Is it just a buzz-word or does generosity really have a role to play in the work place?
Paid family leave; equal pay for equal work; living wages; unrestricted personal time off; corporate philanthropy; stock options; holiday bonuses; profit sharing… Aren’t these all good business rather than examples of generosity?
If motive is the bottom line, can you really claim Generosity?
Could we benefit from a little more generosity of time, expertise, patience, trust and spirit? How big of a difference could we make in the life or business of someone else by practicing a little generosity?
Could the economy even get a little boost if everyone behaved a little more generously instead of always focusing on their piece of the pie?
Or maybe generosity for its own sake has no place in our professional lives. Does it have no intrinsic value? Or can it even be detrimental to the work we do? I’ve got some thoughts on the subject. But I don’t know really.
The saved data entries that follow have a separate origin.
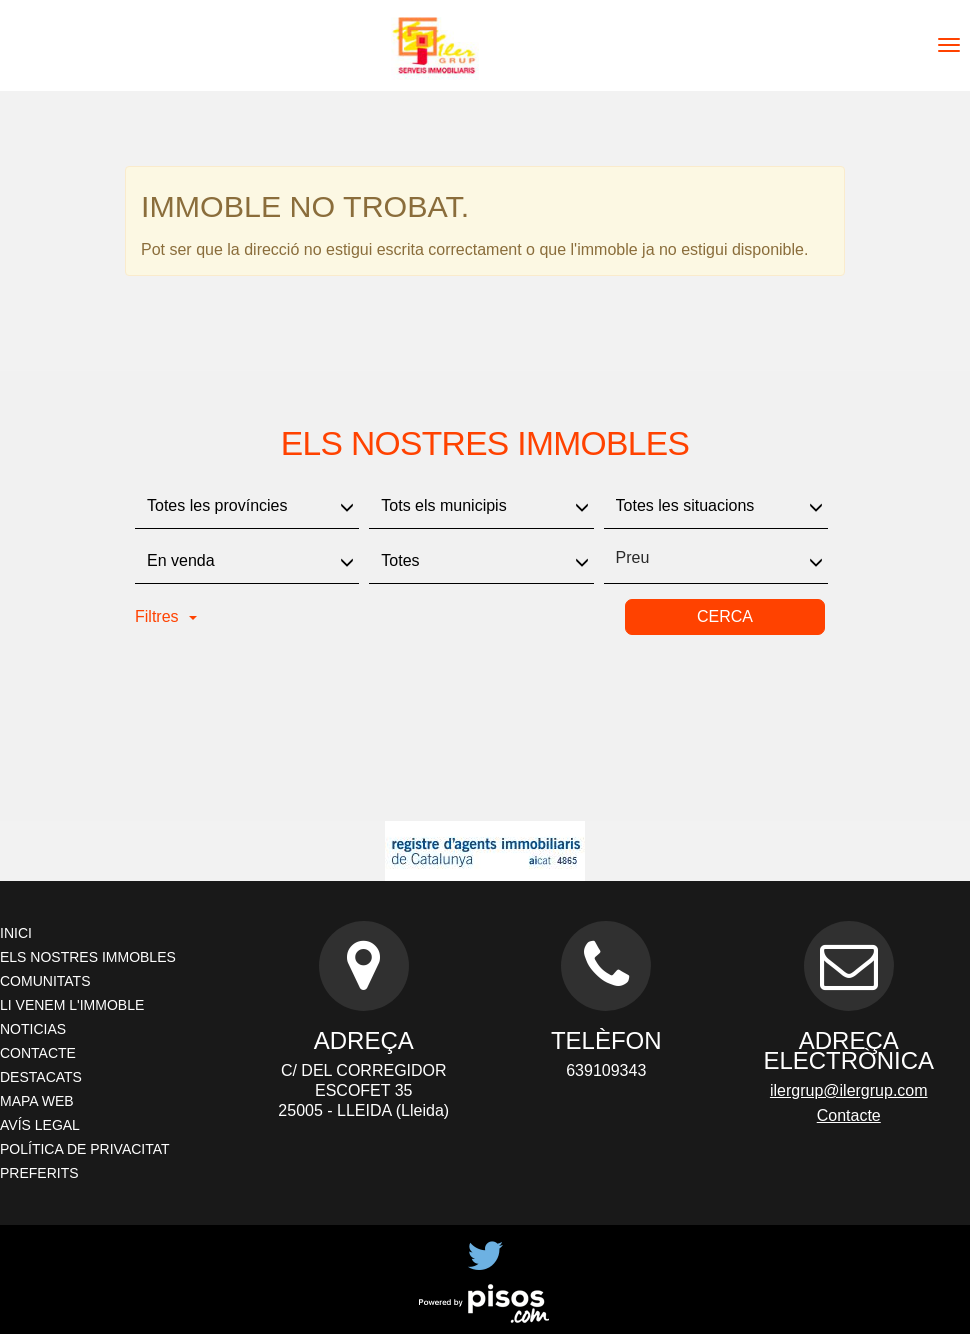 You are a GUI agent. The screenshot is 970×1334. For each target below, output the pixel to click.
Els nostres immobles (88, 957)
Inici (16, 933)
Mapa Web (37, 1101)
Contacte (38, 1053)
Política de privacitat (85, 1149)
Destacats (41, 1077)
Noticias (33, 1029)
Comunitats (45, 981)
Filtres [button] (166, 616)
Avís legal (40, 1125)
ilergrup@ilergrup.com (849, 1090)
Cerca (725, 616)
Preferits (39, 1173)
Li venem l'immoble (72, 1005) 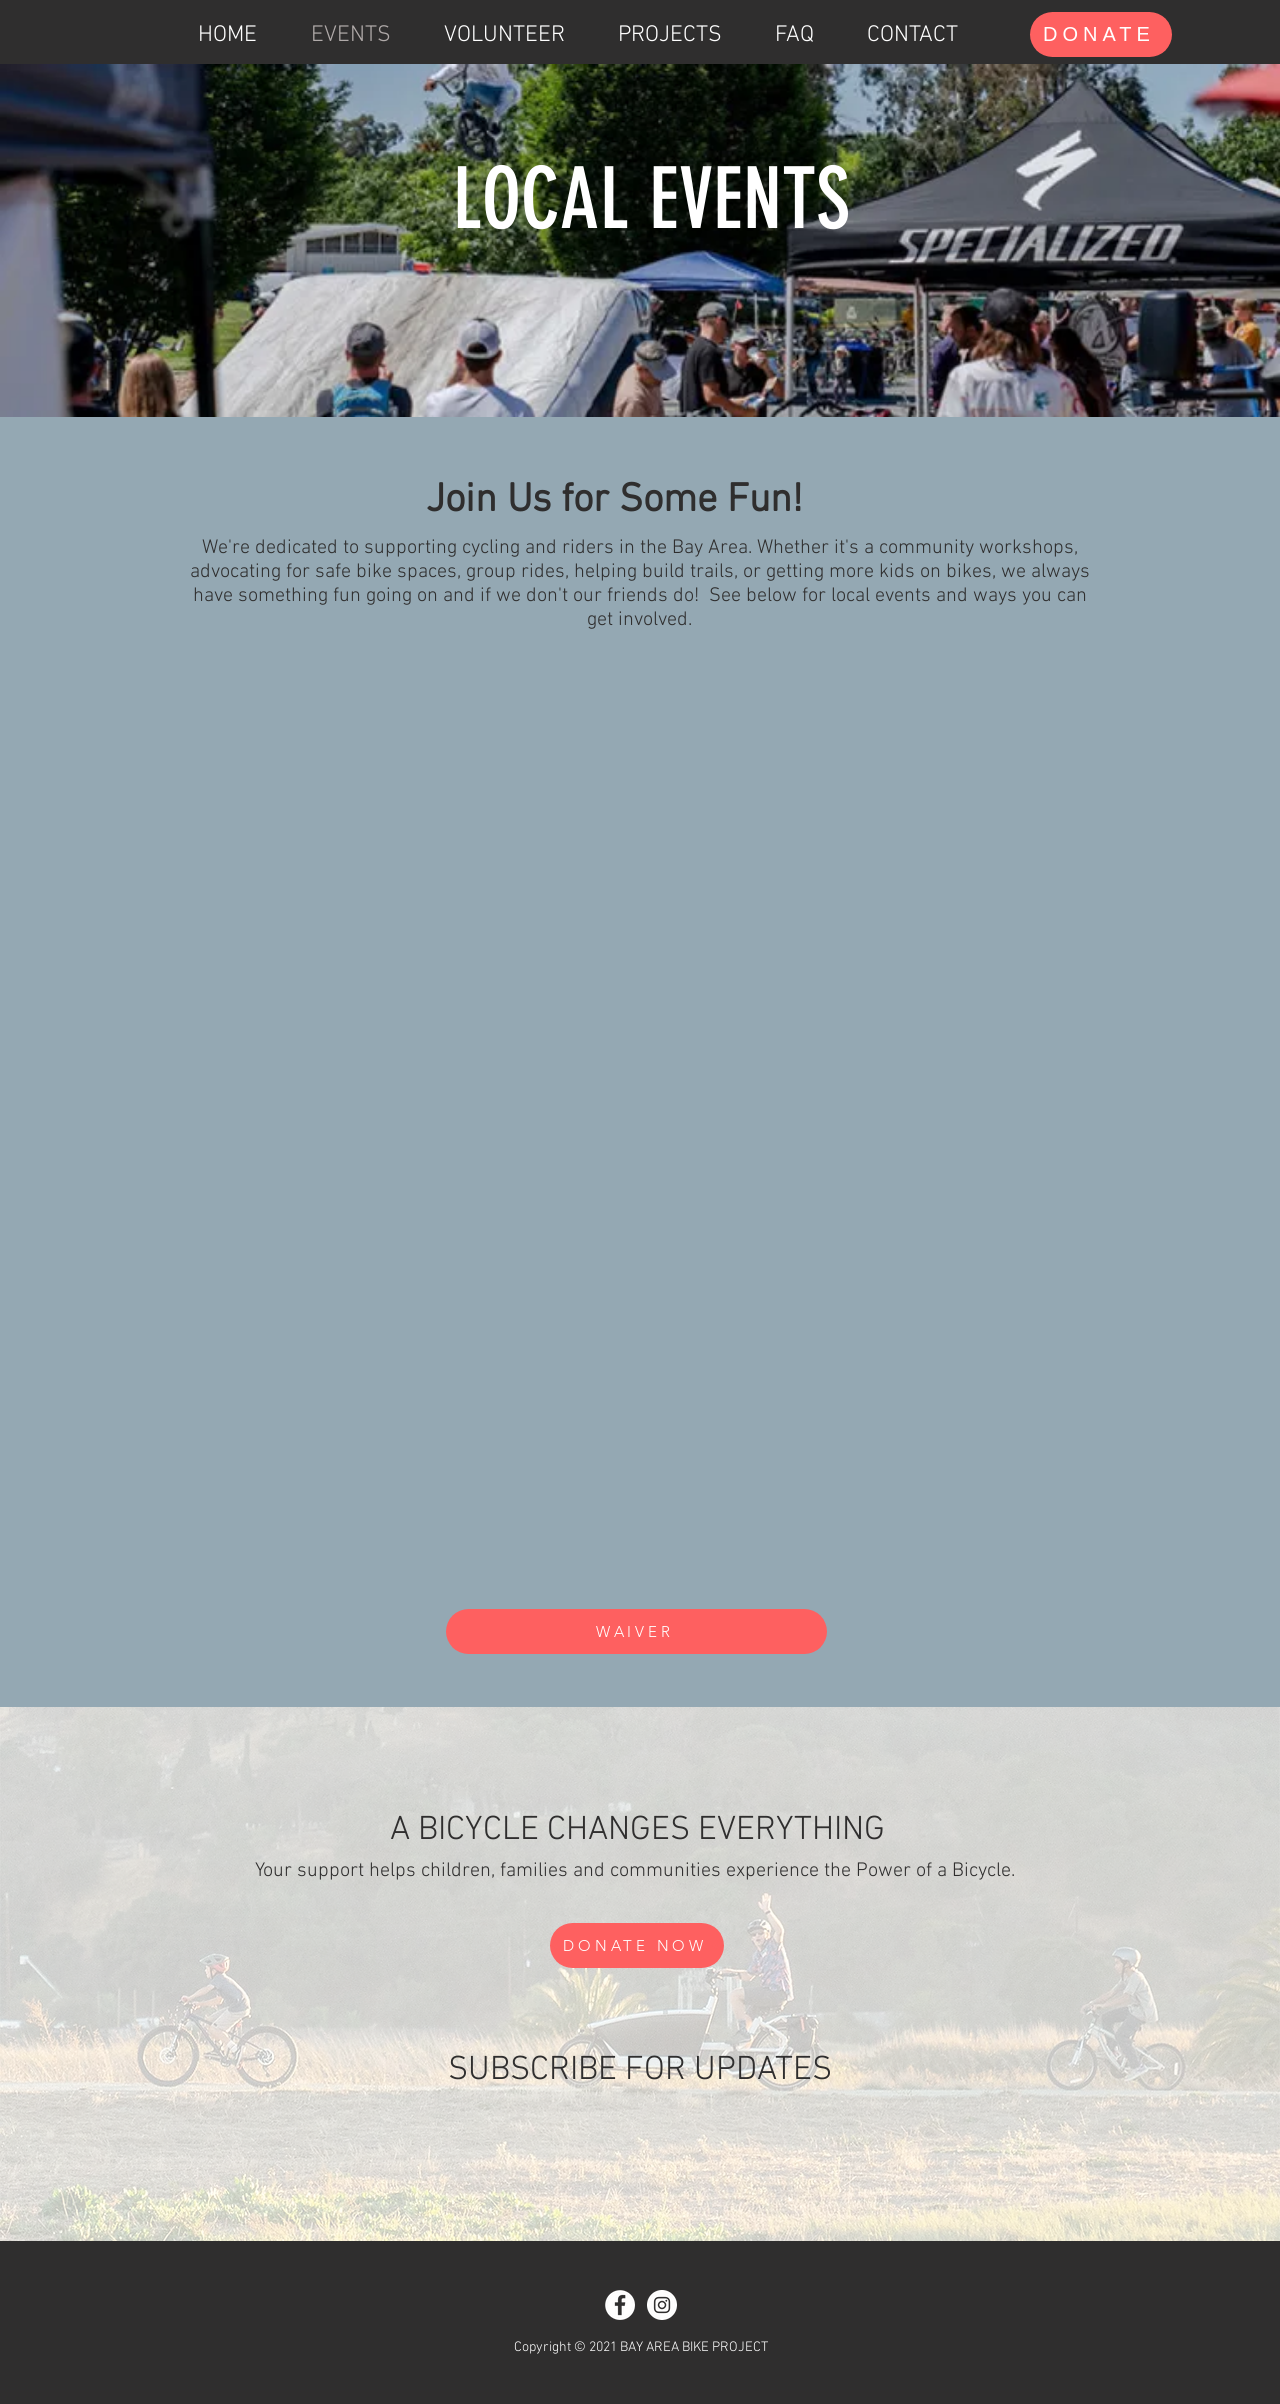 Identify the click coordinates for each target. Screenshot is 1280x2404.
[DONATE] (1101, 34)
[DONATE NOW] (637, 1945)
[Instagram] (662, 2305)
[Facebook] (620, 2305)
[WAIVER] (636, 1631) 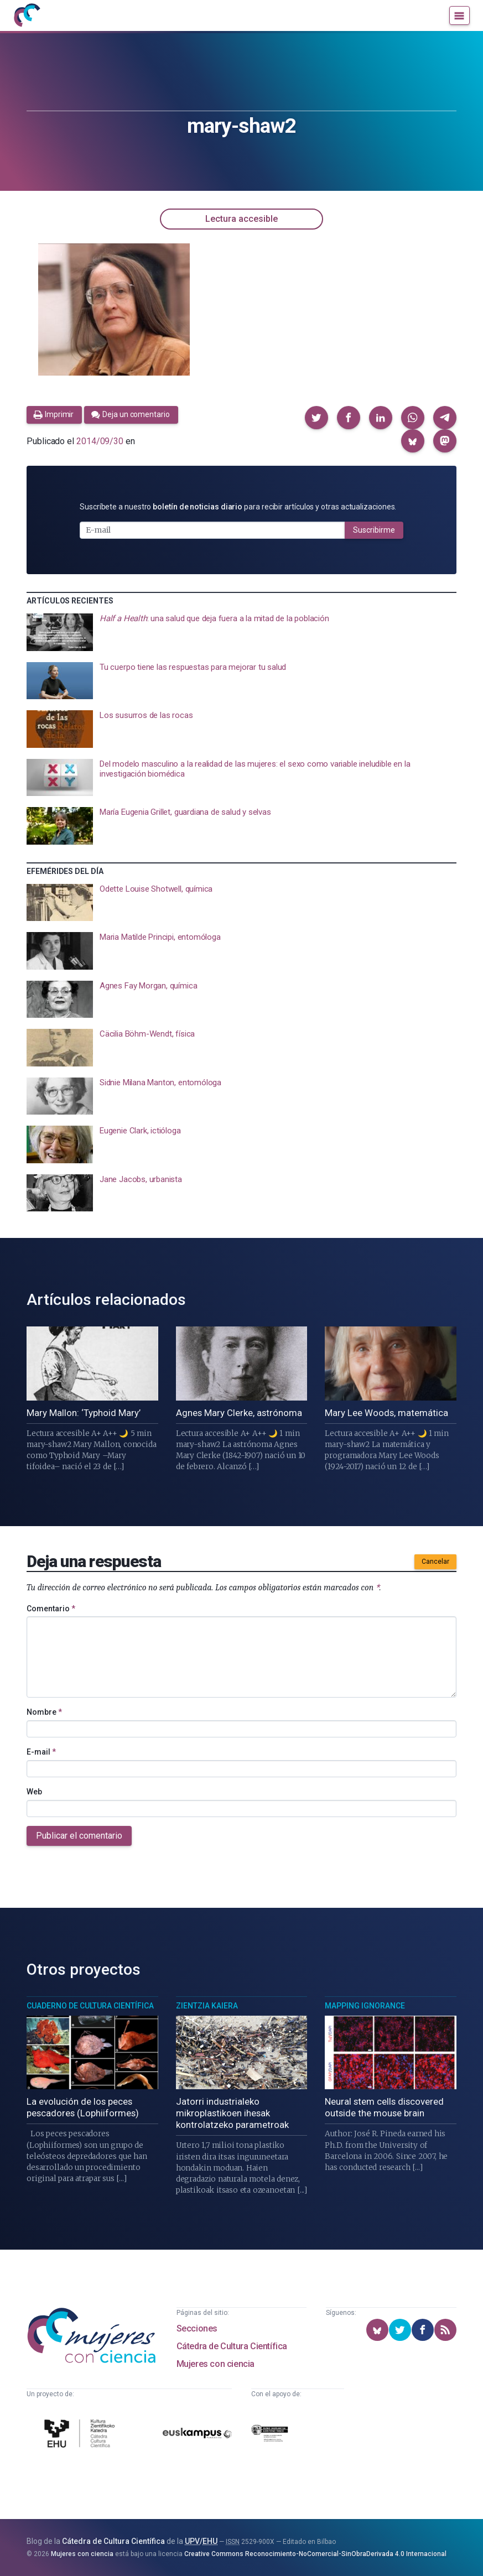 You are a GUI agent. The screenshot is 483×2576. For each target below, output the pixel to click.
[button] (316, 417)
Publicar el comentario (79, 1835)
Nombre (44, 1712)
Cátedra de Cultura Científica (231, 2346)
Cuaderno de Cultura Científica (90, 2005)
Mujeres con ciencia (215, 2364)
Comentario (51, 1608)
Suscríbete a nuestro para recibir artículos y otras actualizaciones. (238, 506)
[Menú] (459, 15)
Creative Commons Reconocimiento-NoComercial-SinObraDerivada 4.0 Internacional (315, 2554)
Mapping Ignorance (365, 2005)
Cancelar (435, 1561)
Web (34, 1791)
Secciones (196, 2328)
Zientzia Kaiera (207, 2005)
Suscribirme (374, 529)
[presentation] (241, 632)
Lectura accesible (241, 219)
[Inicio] (26, 15)
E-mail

My work requires that I spend a lot of time building social networks—online and in the real live world. Daily, in both worlds, I have to sort between what comes from a place of generosity and what is self-promotion or agenda-setting couched in the language of generosity. It can feel pretty crappy when it turns out that what seemed like a genuine offer of help or expression of appreciation turn out just to be the set-up for a an ask that’s already planned for down the road.
I like to think that a little generosity can’t hurt. Could it make us all a little happier to focus on a motive other than profit for just a little while? Is that enough of a reason to be more generous? Maybe just:
• Assume best intentions
• Share the good news of a business partner or colleague with your own networks—especially if there is nothing in it for you. No added value by association, no quid pro quo, no boost to your own status among your peers.
• Share your time and expertise with someone who needs a mentor, or maybe just needs a push in the right direction. Just because you can.
• Trust and behave as if you trust that your employees are doing the right thing; that your business partners are in it for the right reasons; that someone who spends two weeks on the road and takes a couple of days to spend with their family isn’t trying to beat the system.
• Do the right thing; be in it for the right reasons; spend time with your family after being on the road.
• Never waver in the conviction that a sick child, parent, or loved one is always, without exception, more important than a deadline. And behave accordingly.
• Let someone know that you noticed and appreciated something they created.
• Get out of your own head. Stop talking about yourself and your business for five minutes and focus on what you can do to help support your friends and colleagues.
Just something I was thinking about. Thanks for reading. I appreciate it.